No le demos demasiadas vueltas: nuestra vieja sociedad industrial se encuentra en fase de reconsideración global. Autores como Edgar Morin o Alain Touraine nos proporcionan valiosas pistas. Touraine sostiene que la crisis de nuestro tiempo refleja las incertidumbres y los titubeos del tránsito de una sociedad industrial a una sociedad postindustrial. Morin explica que el fenómeno social no es estrictamente humano; que a la sociología le falta un fundamento infraestructural biofísico; que lo que llamamos vida y lo que llamamos sociedad tienen su punto de encuentro en una «lógica de la com,plejidad» ecosistemática. El caso es que tras haberse detenido en su último y fecundo pacto con el estructuralismo lingüístico, la sociología debería abrirse hoy hacia nuevas aventuras. Entre otras razones porque las llamadas ciencias sociales han demostrado su incapacidad para teorizar la evolución y el cambio. Para la sociología, todo lo que es improbable es una aberración, y todo lo que es una aberración se convierte en anómico. El propio Parsons ha reconocido que «una teoría del cambio de sistema social no es posible en el actual estadio de conocimientos de la sociología».

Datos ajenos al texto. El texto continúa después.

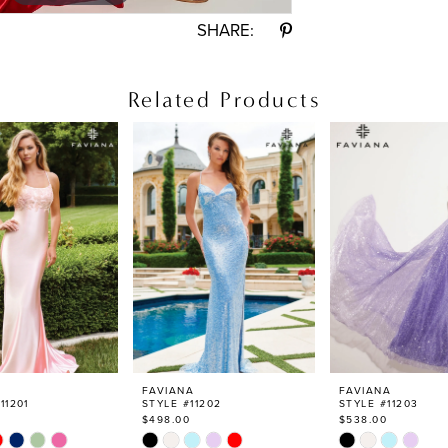
SHARE:
Related Products
FAVIANA
FAVIANA
11201
STYLE #11202
STYLE #11203
$498.00
$538.00
Skip
Skip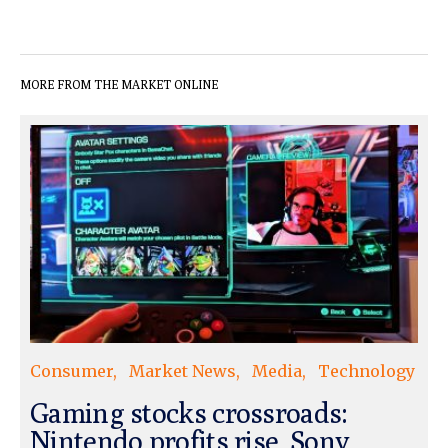
MORE FROM THE MARKET ONLINE
Consumer
Market News
Media
Technology
Gaming stocks crossroads:
Nintendo profits rise, Sony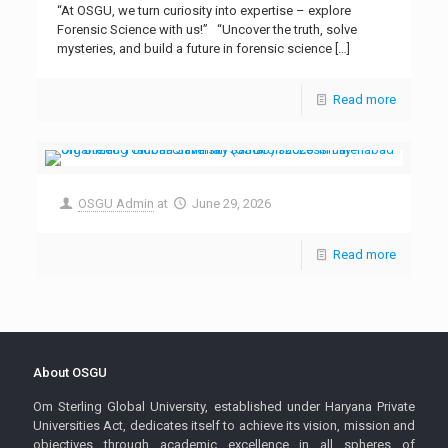
“At OSGU, we turn curiosity into expertise – explore
Forensic Science with us!” “Uncover the truth, solve
mysteries, and build a future in forensic science
[…]
Read more
OSGU Admin
at
June 29, 2026
Read more
About OSGU
Om Sterling Global University, established under Haryana Private
Universities Act, dedicates itself to achieve its vision, mission and
objectives through academic excellence in all spheres of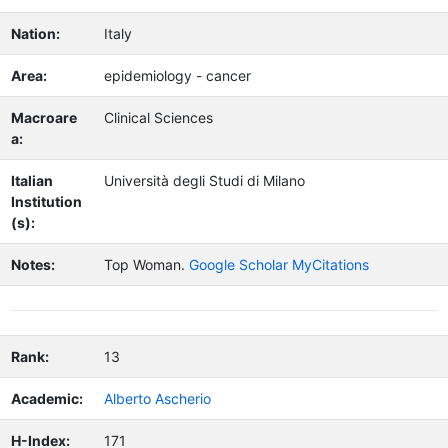
Nation:
Italy
Area:
epidemiology - cancer
Macroare
Clinical Sciences
a:
Italian
Università degli Studi di Milano
Institution
(s):
Notes:
Top Woman.
Google Scholar MyCitations
Rank:
13
Academic:
Alberto Ascherio
H-Index:
171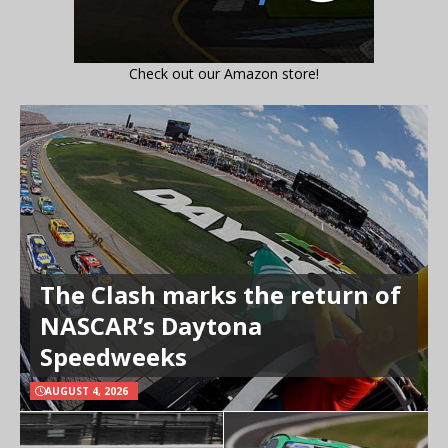
Check out our Amazon store!
The Clash marks the return of
NASCAR’s Daytona
Speedweeks
AUGUST 4, 2026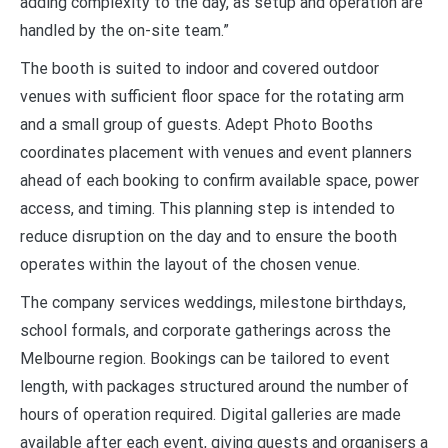
adding complexity to the day, as setup and operation are
handled by the on-site team.”
The booth is suited to indoor and covered outdoor
venues with sufficient floor space for the rotating arm
and a small group of guests. Adept Photo Booths
coordinates placement with venues and event planners
ahead of each booking to confirm available space, power
access, and timing. This planning step is intended to
reduce disruption on the day and to ensure the booth
operates within the layout of the chosen venue.
The company services weddings, milestone birthdays,
school formals, and corporate gatherings across the
Melbourne region. Bookings can be tailored to event
length, with packages structured around the number of
hours of operation required. Digital galleries are made
available after each event, giving guests and organisers a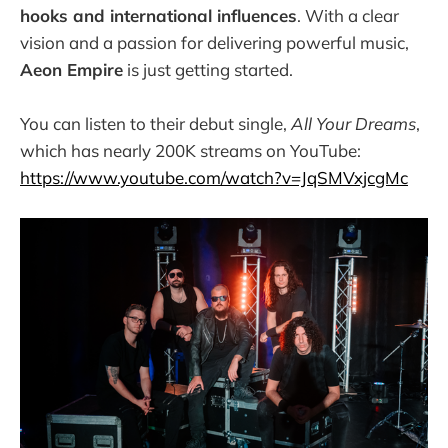
hooks and international influences
. With a clear
vision and a passion for delivering powerful music,
Aeon Empire
is just getting started.
You can listen to their debut single,
All Your Dreams
,
which has nearly 200K streams on YouTube:
https://www.youtube.com/watch?v=JqSMVxjcgMc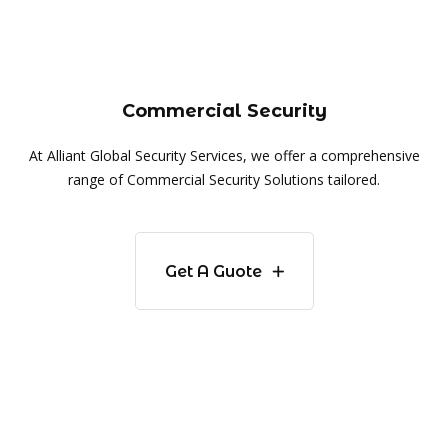
Commercial Security
At Alliant Global Security Services, we offer a comprehensive
range of Commercial Security Solutions tailored.
Get A Guote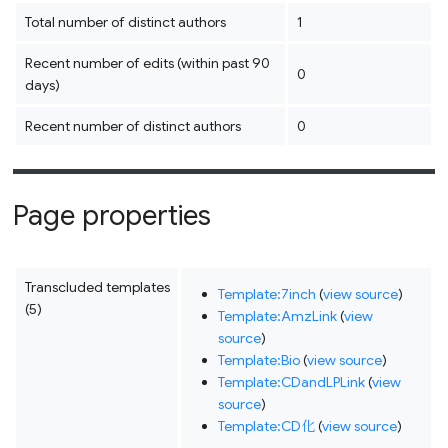
Total number of distinct authors
1
Recent number of edits (within past 90
0
days)
Recent number of distinct authors
0
Page properties
Transcluded templates
Template:7inch
(
view source
)
(5)
Template:AmzLink
(
view
source
)
Template:Bio
(
view source
)
Template:CDandLPLink
(
view
source
)
Template:CD化
(
view source
)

Todo lo cual hace pensar que es hora de que los sociólogos comiencen a salir de su ghetto; y que es conveniente conocer la obra de quienes están fraguando el nuevo paradigma. Nadie cree ya en una cultura prometeica que pueda explotar ilimitadamente los recursos de la naturaleza. Tampoco nos preguntamos por el sentido de la historia. Lo que necesitamos es acceder a una cultura de la creatividad permanente. Comenzando por la creatividad cotidiana. Y avanzando en ambas direcciones: hacia lo nuevo y hacia lo originario, hacia lo secular y hacia lo contrasecular. Necesitamos crear, a partir de los códigos disponibles, una información nueva, imprevisible y, sin embargo, comunicable. Un lenguaje nuevo. Una sintaxis nueva. No queremos seguir dando vueltas en la noria de lo ya dicho, pero queremos que los demás entiendan nuestra inrrovación en tanto que innovación. Uno se pregunta finalmente: a nivel sociopolítico, ¿qué resortes habría que mover para diseñar una cultura genuinamente estimulante? ¿De qué manera el poder bloquea el cambio?